# Chaine
[](https://pepy.tech/project/chaine)
[](https://pepy.tech/project/chaine)
[](https://pepy.tech/project/chaine)
Chaine is a modern, fast and lightweight Python library implementing **linear-chain conditional random fields (CRF)**. Use it for sequence labeling tasks like [named entity recognition](https://en.wikipedia.org/wiki/Named-entity_recognition) or [part-of-speech tagging](https://en.wikipedia.org/wiki/Part-of-speech_tagging).
The main goals of this project are:
- **Usability**: Designed with special focus on usability and a beautiful high-level API.
- **Efficiency**: Performance critical parts are written in C and thus [blazingly fast](http://www.chokkan.org/software/crfsuite/benchmark.html).
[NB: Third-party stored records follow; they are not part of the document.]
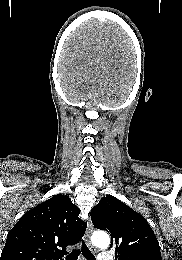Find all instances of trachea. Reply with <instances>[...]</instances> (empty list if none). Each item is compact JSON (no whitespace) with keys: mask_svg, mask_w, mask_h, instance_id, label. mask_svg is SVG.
<instances>
[{"mask_svg":"<svg viewBox=\"0 0 182 260\" xmlns=\"http://www.w3.org/2000/svg\"><path fill=\"white\" fill-rule=\"evenodd\" d=\"M82 252L83 256L87 259V260H95V256L92 254V252L89 250V248L87 247V245L85 244L84 241H82L81 244V249H75L71 252V254H69L68 256H66L65 260H77L79 254Z\"/></svg>","mask_w":182,"mask_h":260,"instance_id":"obj_1","label":"trachea"}]
</instances>
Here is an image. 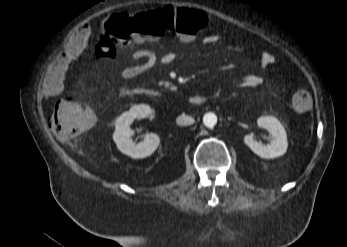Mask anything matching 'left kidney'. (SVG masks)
Masks as SVG:
<instances>
[{
    "mask_svg": "<svg viewBox=\"0 0 347 247\" xmlns=\"http://www.w3.org/2000/svg\"><path fill=\"white\" fill-rule=\"evenodd\" d=\"M259 127L269 131L273 140L265 145L257 142L252 135H245L244 143L258 156L273 159L286 153L288 142L287 134L280 121L273 116H262L257 120Z\"/></svg>",
    "mask_w": 347,
    "mask_h": 247,
    "instance_id": "left-kidney-1",
    "label": "left kidney"
}]
</instances>
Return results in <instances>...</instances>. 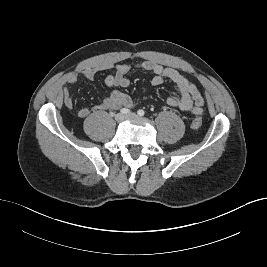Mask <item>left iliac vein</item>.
<instances>
[{
  "instance_id": "obj_1",
  "label": "left iliac vein",
  "mask_w": 267,
  "mask_h": 267,
  "mask_svg": "<svg viewBox=\"0 0 267 267\" xmlns=\"http://www.w3.org/2000/svg\"><path fill=\"white\" fill-rule=\"evenodd\" d=\"M137 115L135 113L128 114L126 118H136Z\"/></svg>"
}]
</instances>
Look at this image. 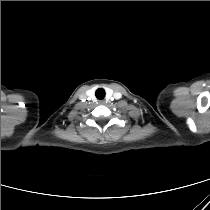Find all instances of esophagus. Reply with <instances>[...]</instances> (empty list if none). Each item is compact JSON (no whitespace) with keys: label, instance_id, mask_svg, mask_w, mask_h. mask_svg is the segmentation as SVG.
Returning <instances> with one entry per match:
<instances>
[{"label":"esophagus","instance_id":"1","mask_svg":"<svg viewBox=\"0 0 210 210\" xmlns=\"http://www.w3.org/2000/svg\"><path fill=\"white\" fill-rule=\"evenodd\" d=\"M99 103H100V104H104V101H103V100H101V101H99Z\"/></svg>","mask_w":210,"mask_h":210}]
</instances>
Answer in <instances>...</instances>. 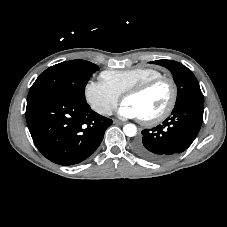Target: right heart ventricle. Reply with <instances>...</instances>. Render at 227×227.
I'll list each match as a JSON object with an SVG mask.
<instances>
[{
  "mask_svg": "<svg viewBox=\"0 0 227 227\" xmlns=\"http://www.w3.org/2000/svg\"><path fill=\"white\" fill-rule=\"evenodd\" d=\"M161 75L162 73L158 69L139 66L126 70L103 71L100 78L103 83L120 96L130 88Z\"/></svg>",
  "mask_w": 227,
  "mask_h": 227,
  "instance_id": "obj_1",
  "label": "right heart ventricle"
}]
</instances>
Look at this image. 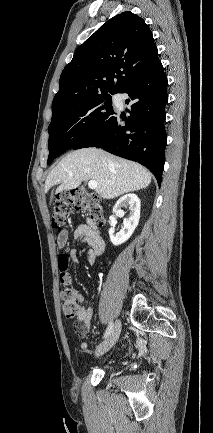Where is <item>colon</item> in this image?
I'll use <instances>...</instances> for the list:
<instances>
[{
  "instance_id": "obj_1",
  "label": "colon",
  "mask_w": 213,
  "mask_h": 433,
  "mask_svg": "<svg viewBox=\"0 0 213 433\" xmlns=\"http://www.w3.org/2000/svg\"><path fill=\"white\" fill-rule=\"evenodd\" d=\"M81 210L85 212L96 224L103 223V207L99 197L83 189H74L62 193L55 201L53 206L52 224L54 228L63 231L74 211ZM69 260L66 254L58 258L59 269L62 271L61 282L64 285L61 291V308L63 314L68 319L77 318L80 310L78 303V293L71 286L70 276L64 271L67 270ZM76 332L81 331L80 325H76Z\"/></svg>"
}]
</instances>
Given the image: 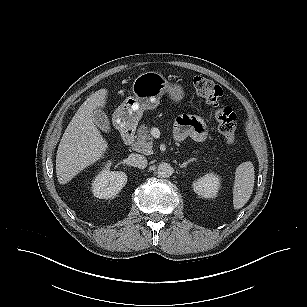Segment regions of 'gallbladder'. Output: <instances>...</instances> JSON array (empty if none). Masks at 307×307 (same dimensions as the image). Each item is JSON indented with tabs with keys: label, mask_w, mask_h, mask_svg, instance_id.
Returning a JSON list of instances; mask_svg holds the SVG:
<instances>
[{
	"label": "gallbladder",
	"mask_w": 307,
	"mask_h": 307,
	"mask_svg": "<svg viewBox=\"0 0 307 307\" xmlns=\"http://www.w3.org/2000/svg\"><path fill=\"white\" fill-rule=\"evenodd\" d=\"M93 119L95 124L103 131V132H110L111 127H110V122L107 117V115L101 111V110H96L93 114Z\"/></svg>",
	"instance_id": "1"
}]
</instances>
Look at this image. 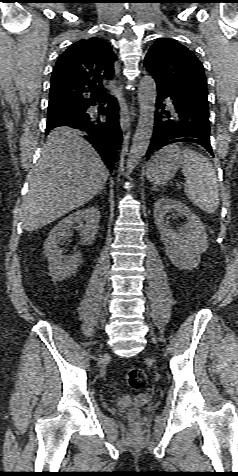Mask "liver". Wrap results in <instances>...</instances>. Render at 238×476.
I'll use <instances>...</instances> for the list:
<instances>
[{
    "mask_svg": "<svg viewBox=\"0 0 238 476\" xmlns=\"http://www.w3.org/2000/svg\"><path fill=\"white\" fill-rule=\"evenodd\" d=\"M108 175L99 154L76 130L52 131L28 175L24 229L37 230L84 205L102 190Z\"/></svg>",
    "mask_w": 238,
    "mask_h": 476,
    "instance_id": "obj_1",
    "label": "liver"
}]
</instances>
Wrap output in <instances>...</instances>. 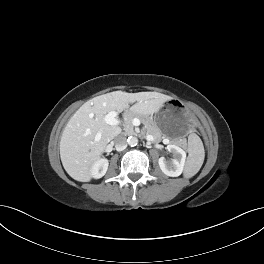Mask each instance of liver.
<instances>
[{
  "label": "liver",
  "mask_w": 264,
  "mask_h": 264,
  "mask_svg": "<svg viewBox=\"0 0 264 264\" xmlns=\"http://www.w3.org/2000/svg\"><path fill=\"white\" fill-rule=\"evenodd\" d=\"M170 97L157 92L127 93L115 91L84 103L70 118L60 140V157L65 171L75 180L89 182L92 166L102 156L106 145L121 133V128L105 122L111 111L153 114ZM98 138V140H96Z\"/></svg>",
  "instance_id": "1"
}]
</instances>
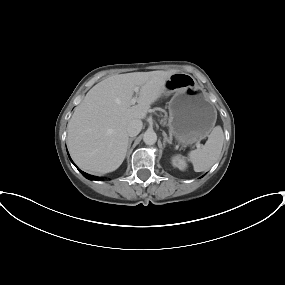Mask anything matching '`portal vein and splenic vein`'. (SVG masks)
I'll return each instance as SVG.
<instances>
[{"label": "portal vein and splenic vein", "instance_id": "1", "mask_svg": "<svg viewBox=\"0 0 285 285\" xmlns=\"http://www.w3.org/2000/svg\"><path fill=\"white\" fill-rule=\"evenodd\" d=\"M134 92L136 93V96H134L131 99V101H130L131 105H134L137 102V94L139 93V87L138 86L134 87ZM198 147H200V145H198Z\"/></svg>", "mask_w": 285, "mask_h": 285}]
</instances>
Loading a model from disk and retrieving feature weights for inference is optimized for both [speed and memory](http://www.chokkan.org/software/cqdb/).
- **Persistency**: No `pickle` or `joblib` is used for serialization. A trained model will be compatible with all versions for eternity, because the underlying C library will not change. I promise.
- **Compatibility**: There are wheels for Linux, macOS and Windows. No compiler needed.
- **Minimalism**: No code bloat, no external dependencies.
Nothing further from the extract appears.